- _Task description_:
What you give back must match the records below exactly, apart from the pictures, which are omitted.
Content starts
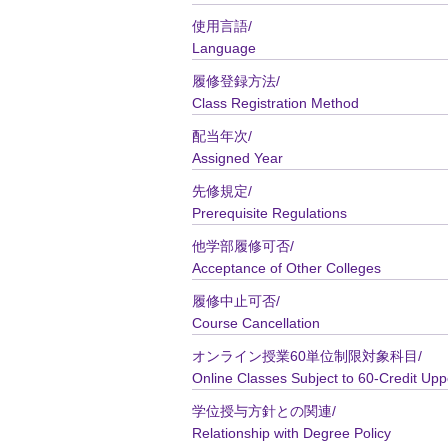
使用言語/
Language
履修登録方法/
Class Registration Method
配当年次/
Assigned Year
先修規定/
Prerequisite Regulations
他学部履修可否/
Acceptance of Other Colleges
履修中止可否/
Course Cancellation
オンライン授業60単位制限対象科目/
Online Classes Subject to 60-Credit Upp
学位授与方針との関連/
Relationship with Degree Policy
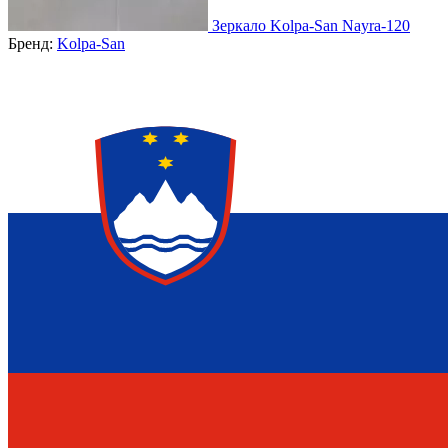
Зеркало Kolpa-San Nayra-120
Бренд:
Kolpa-San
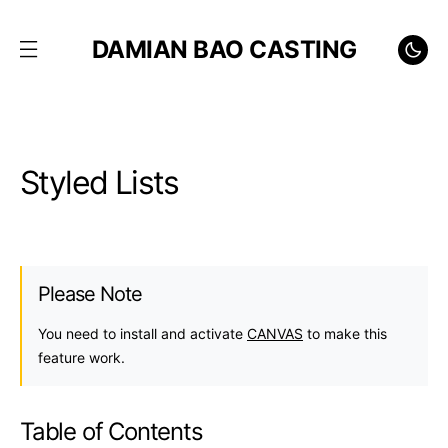
DAMIAN BAO CASTING
Styled Lists
Please Note
You need to install and activate
CANVAS
to make this
feature work.
Table of Contents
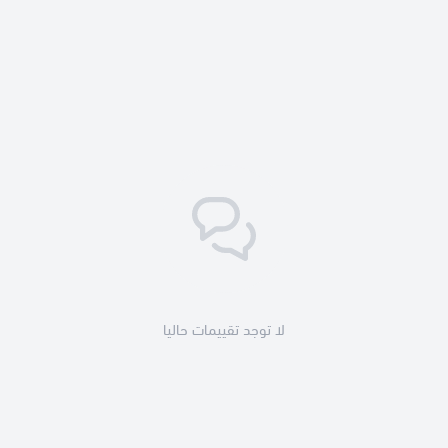
البادجي والكوكتيل
الفينش
الطيور اللينة (Weichfresser)
اللوري
الحمام
الطيور البرية
الدواجن وطيور الزينة
طريقة الاستخدام:
20 غرام لكل 1 كجم علف
لا توجد تقييمات حاليا
مكيال القياس =
14 غرام
لا يُستخدم مع مياه تحتوي على Cholinchlorid
لا تتجاوز الجرعة القصوى المسموح بها من الكولين في العلف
Content ends
- _Response_:
使用言語/
Language
履修登録方法/
Class Registration Method
配当年次/
Assigned Year
先修規定/
Prerequisite Regulations
他学部履修可否/
Acceptance of Other Colleges
履修中止可否/
Course Cancellation
オンライン授業60単位制限対象科目/
Online Classes Subject to 60-Credit Upp
学位授与方針との関連/
Relationship with Degree Policy
Зеркало Kolpa-San Nayra-120
Бренд:
Kolpa-San
DAMIAN BAO CASTING
Styled Lists
Please Note
You need to install and activate
CANVAS
to make this
feature work.
Table of Contents
البادجي والكوكتيل
الفينش
الطيور اللينة (Weichfresser)
اللوري
الحمام
الطيور البرية
الدواجن وطيور الزينة
طريقة الاستخدام:
20 غرام لكل 1 كجم علف
لا توجد تقييمات حاليا
مكيال القياس =
14 غرام
لا يُستخدم مع مياه تحتوي على Cholinchlorid
لا تتجاوز الجرعة القصوى المسموح بها من الكولين في العلف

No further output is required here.